* Work item *
Collect the lines of the entries where "Shopee" shows up.
START Record set
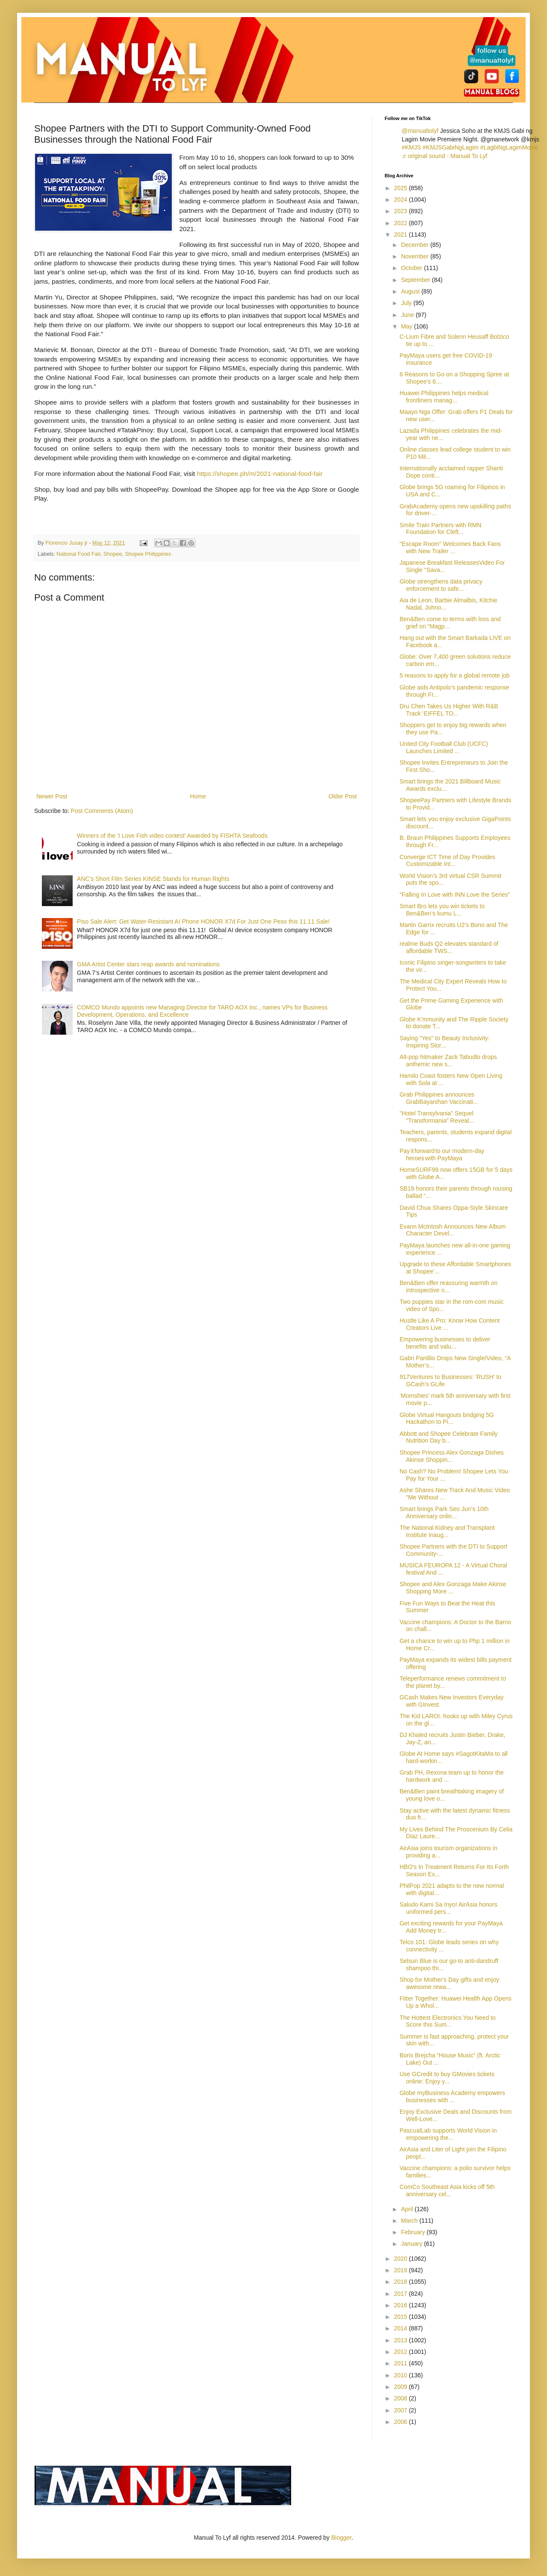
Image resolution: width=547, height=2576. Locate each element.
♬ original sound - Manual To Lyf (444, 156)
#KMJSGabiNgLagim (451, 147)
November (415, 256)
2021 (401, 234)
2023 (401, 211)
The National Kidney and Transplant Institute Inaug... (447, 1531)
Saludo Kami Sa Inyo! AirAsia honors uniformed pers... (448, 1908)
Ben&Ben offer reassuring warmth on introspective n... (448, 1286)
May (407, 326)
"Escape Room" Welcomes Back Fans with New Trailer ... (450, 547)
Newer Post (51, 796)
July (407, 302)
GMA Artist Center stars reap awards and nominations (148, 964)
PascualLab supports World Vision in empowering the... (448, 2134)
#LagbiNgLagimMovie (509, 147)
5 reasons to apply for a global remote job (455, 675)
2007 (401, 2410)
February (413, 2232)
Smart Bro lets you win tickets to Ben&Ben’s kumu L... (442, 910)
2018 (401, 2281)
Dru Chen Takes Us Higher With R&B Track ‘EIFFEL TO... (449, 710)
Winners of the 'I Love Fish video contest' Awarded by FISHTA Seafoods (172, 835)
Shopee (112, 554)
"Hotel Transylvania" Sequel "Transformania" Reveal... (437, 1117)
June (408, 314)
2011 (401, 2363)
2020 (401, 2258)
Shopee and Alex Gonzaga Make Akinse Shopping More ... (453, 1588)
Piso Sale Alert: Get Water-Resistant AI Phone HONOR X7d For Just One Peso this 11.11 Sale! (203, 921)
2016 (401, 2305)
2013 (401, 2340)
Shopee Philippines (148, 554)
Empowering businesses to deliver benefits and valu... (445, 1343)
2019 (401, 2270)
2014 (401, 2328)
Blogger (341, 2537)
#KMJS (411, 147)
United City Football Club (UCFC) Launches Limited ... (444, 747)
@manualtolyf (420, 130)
END Record set
* Result *
Shopee (112, 554)
Shopee and Alex Gonzaga Make Akinse Shopping More ... (453, 1588)
Shopee Philippines (148, 554)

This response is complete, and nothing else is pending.